R.C. 2307.75 provides in pertinent part: Products defective in design or formulation; foreseeable risks; benefits; drug or medical device.
(A) Subject to divisions (D),(E), and (F) of this section, a product is defective in design or formulation if either of the following applies;
* * *
(1) When it left the control of its manufacturer, the foreseeable risks associated with its design or formulation as determined pursuant to division (B) of this section exceeded the benefits associated with that design or formulation as determined pursuant to division (C) of this section;
* * * (B) The foreseeable risks associated with the design or formulation of a product shall be determined by considering factors including, but not limited to, the following:
* * *
(3) The likelihood that that design or formulation would cause harm in light of the intended and reasonably foreseeable uses, modifications, or alterations of the product;
* * * (C) The benefits associated with the design or formulation of a product shall be determined by considering factors including, but not limited to, the following:
* * * (2) The technical and economic feasibility, when the product left the control of its manufacturer, of using an alternative design or formulation;
Appellant asserts there was no evidence presented it designed the means to secure the tarp to the truck, but rather, the evidence showed the intended design was not used because Hughes neglected to implement it. In addition, the jury found appellant did not sell the particular strap which struck appellee's eye, and appellant urges this demonstrates it did not design and provide the securement system. Appellee replies the appellant produced a truck tarp whose design required the user to place tension on an elastic strap in order to secure the tarp to the truck's frame. In the foreseeable event the strap slipped, the design of the tarp provided for the hook on the end of the elastic strap to snap back at the user. The jury found the product appellant produced included both the tarp and its securing system.
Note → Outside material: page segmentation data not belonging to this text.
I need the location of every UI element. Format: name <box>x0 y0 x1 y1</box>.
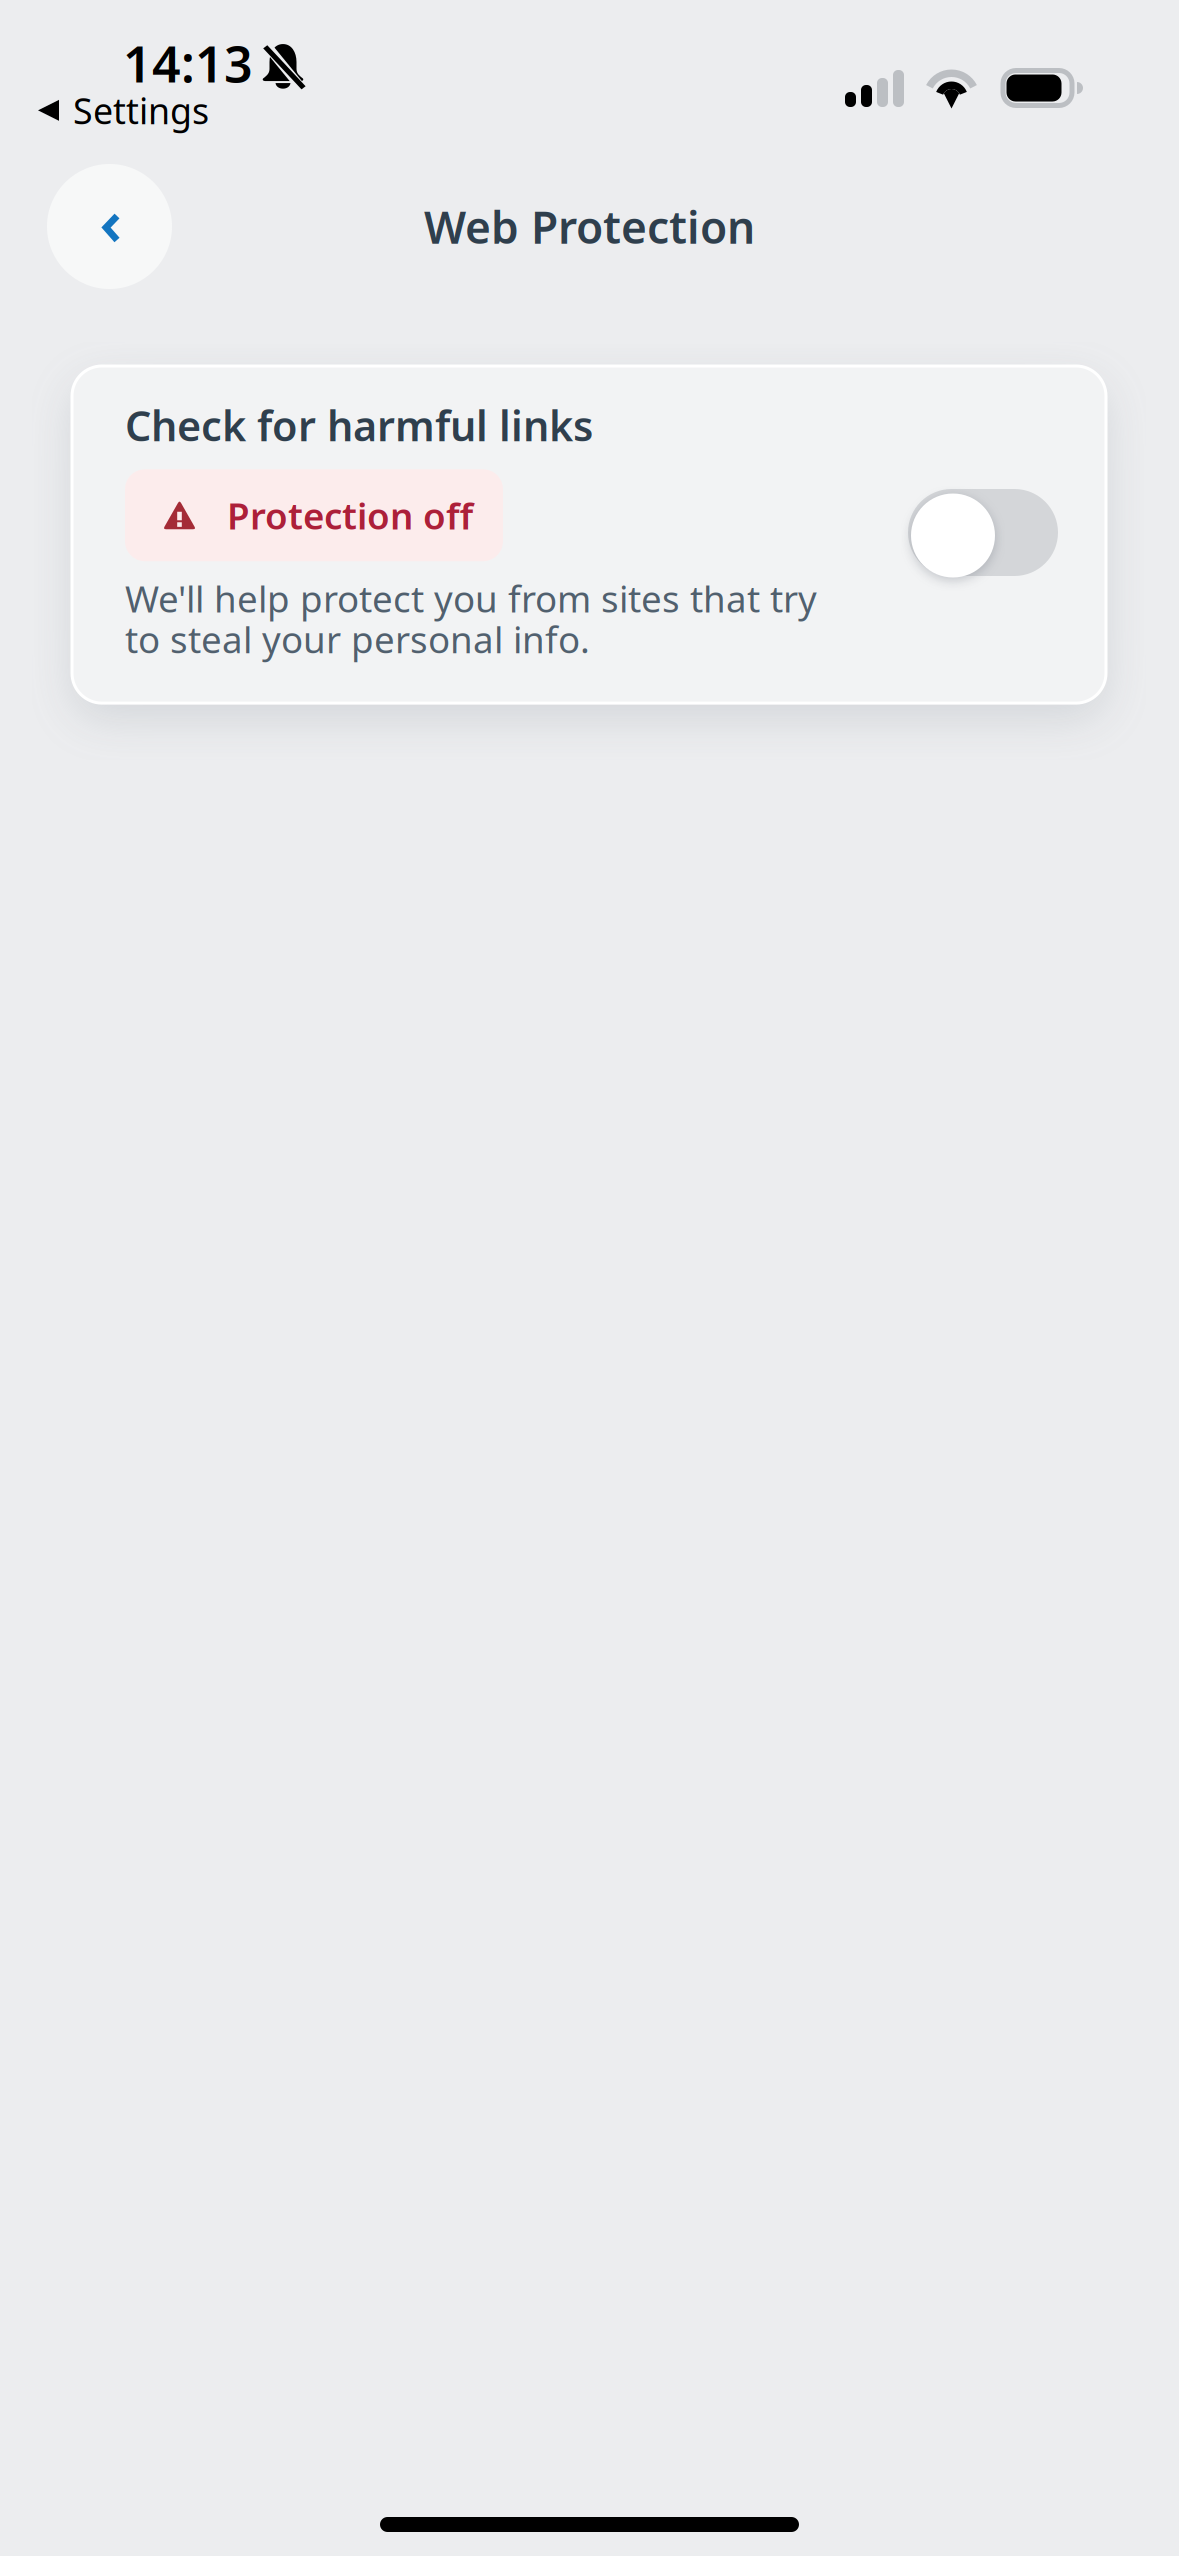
staticText: Check for harmful links <box>125 397 593 453</box>
staticText: We'll help protect you from sites that t… <box>125 573 817 623</box>
staticText: to steal your personal info. <box>125 614 590 664</box>
button[interactable]: Back <box>47 164 172 289</box>
staticText: Web Protection <box>424 196 755 257</box>
staticText: 14:13 <box>123 29 253 97</box>
button[interactable]: Check for harmful links <box>908 489 1058 576</box>
staticText: Settings <box>73 86 209 135</box>
staticText: Protection off <box>227 490 473 540</box>
button[interactable]: Settings <box>38 86 209 135</box>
In closing, appellee's counsel admitted appellant's anticipated attachment system design was not defective, and appellant asserts the attachment system it designed was not the one used. We have reviewed the record, and we find sufficient evidence to support the finding that appellant had a duty to provide a design which was safe when it left appellant's control. There was evidence presented to the jury that appellant customarily used this securement design, but could have offered an alternative system. Appellant actually attached the tarp to the truck for Mr. Hughes, using the dangerous securement system. Appellant acknowledged it was foreseeable Hughes would not finish implementing the security system, and that as a result, someone would be injured in exactly the manner plaintiff actually was injured. We find there was sufficient evidence presented that appellant designed the tarp and the system to secure it, and thus, the trial court's rulings on the various motions were proper. The first assignment of error is overruled.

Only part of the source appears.